O(n*n/2) IS O(n^2). They are the same. For that matter, O((n*n+n)/2) = O(n^2) as well.

Spatial partitioning is really the way to go. Here's a potential way of doing it:

For every vertex <x,y,z> generate two points <x-threshold,y-threshold,z-threshold> and <x+threshold,y+threshold,z+threshold>. Sort all three of these points [the original and the two generated ones] with respect to their separate axis, flagging the '-threshold' point as a starting point, and the '+threshold' point as an ending point, and the original as a regular point [so now you have three separate lists, with each entry marking what vertex it came from such as an int to act as an index, a single float or double or whatever normally was the type of your vertices, and a 3 state enum flag]. Iterate over each sorted list, and for each vertex create a set of point such that the 'regular point' of a given point lays between the 'starting point' and the 'ending point' of another point on a per axis basis. Take the intersection of each axis's set per vertex, and you get a set of points that you can check with your brute force O(n^2) alg.

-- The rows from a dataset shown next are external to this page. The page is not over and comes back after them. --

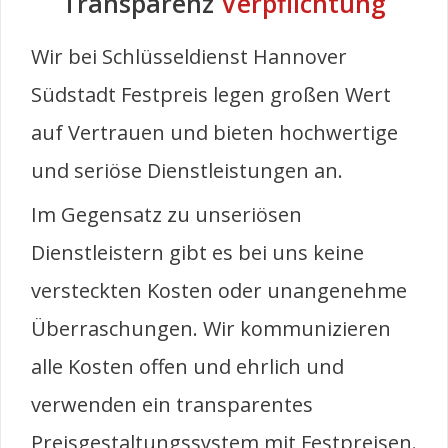
Transparenz
Verpflichtung
Wir bei Schlüsseldienst Hannover
Südstadt Festpreis legen großen Wert
auf Vertrauen und bieten hochwertige
und seriöse Dienstleistungen an.
Im Gegensatz zu unseriösen
Dienstleistern gibt es bei uns keine
versteckten Kosten oder unangenehme
Überraschungen. Wir kommunizieren
alle Kosten offen und ehrlich und
verwenden ein transparentes
Preisgestaltungssystem mit Festpreisen.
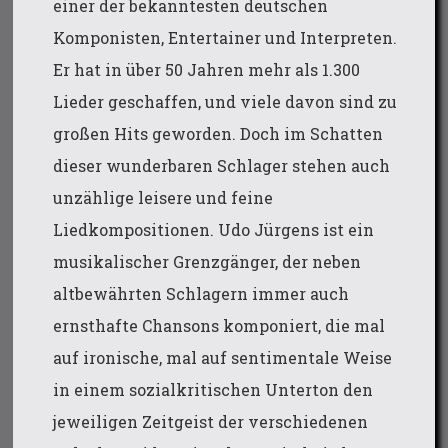
einer der bekanntesten deutschen
Komponisten, Entertainer und Interpreten.
Er hat in über 50 Jahren mehr als 1.300
Lieder geschaffen, und viele davon sind zu
großen Hits geworden. Doch im Schatten
dieser wunderbaren Schlager stehen auch
unzählige leisere und feine
Liedkompositionen. Udo Jürgens ist ein
musikalischer Grenzgänger, der neben
altbewährten Schlagern immer auch
ernsthafte Chansons komponiert, die mal
auf ironische, mal auf sentimentale Weise
in einem sozialkritischen Unterton den
jeweiligen Zeitgeist der verschiedenen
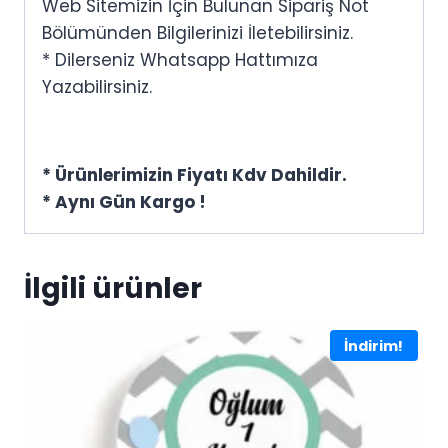
Web Sitemizin İçin Bulunan Sipariş Not
Bölümünden Bilgilerinizi İletebilirsiniz.
* Dilerseniz Whatsapp Hattımıza
Yazabilirsiniz.
* Ürünlerimizin Fiyatı Kdv Dahildir.
* Aynı Gün Kargo !
İlgili ürünler
İndirim!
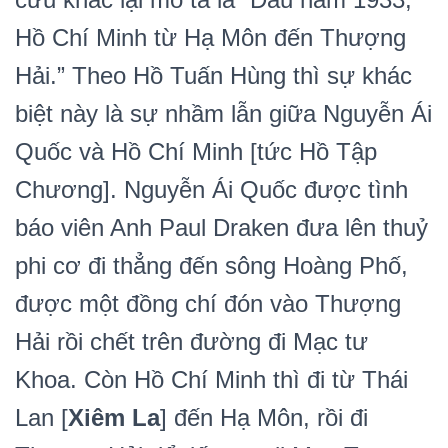
Hồ Chí Minh từ Hạ Môn đến Thượng
Hải.” Theo Hồ Tuấn Hùng thì sự khác
biệt này là sự nhầm lẫn giữa Nguyễn Ái
Quốc và Hồ Chí Minh [tức Hồ Tập
Chương]. Nguyễn Ái Quốc được tình
báo viên Anh Paul Draken đưa lên thuỷ
phi cơ đi thẳng đến sông Hoàng Phố,
được một đồng chí đón vào Thượng
Hải rồi chết trên đường đi Mạc tư
Khoa. Còn Hồ Chí Minh thì đi từ Thái
Lan [
Xiêm La
] đến Hạ Môn, rồi đi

Depending on your point density, this runs at approximately the cost of sorting [n*log(n)] asymptotically, or worst case of nearly n^2 for high point density [instances in which your threshold is large compared to the average distance between points].

You could further reduce the need for checking with clever selection of the axis onto which you are projecting, but for such a simple test as distance, it's really not worth the effort or computational time to discover an effective axis set.

If you would like to see pseudo code or something a bit more explicitly descriptive, let me know.

Pretty much any spatial partitioning scheme you use is going to resolve down to cost of sorting [at best]. The one mentioned above is just a really simple way of doing it, and is suitable for this sort of activity.

[Edited by - Drigovas on April 3, 2008 2:51:52 PM]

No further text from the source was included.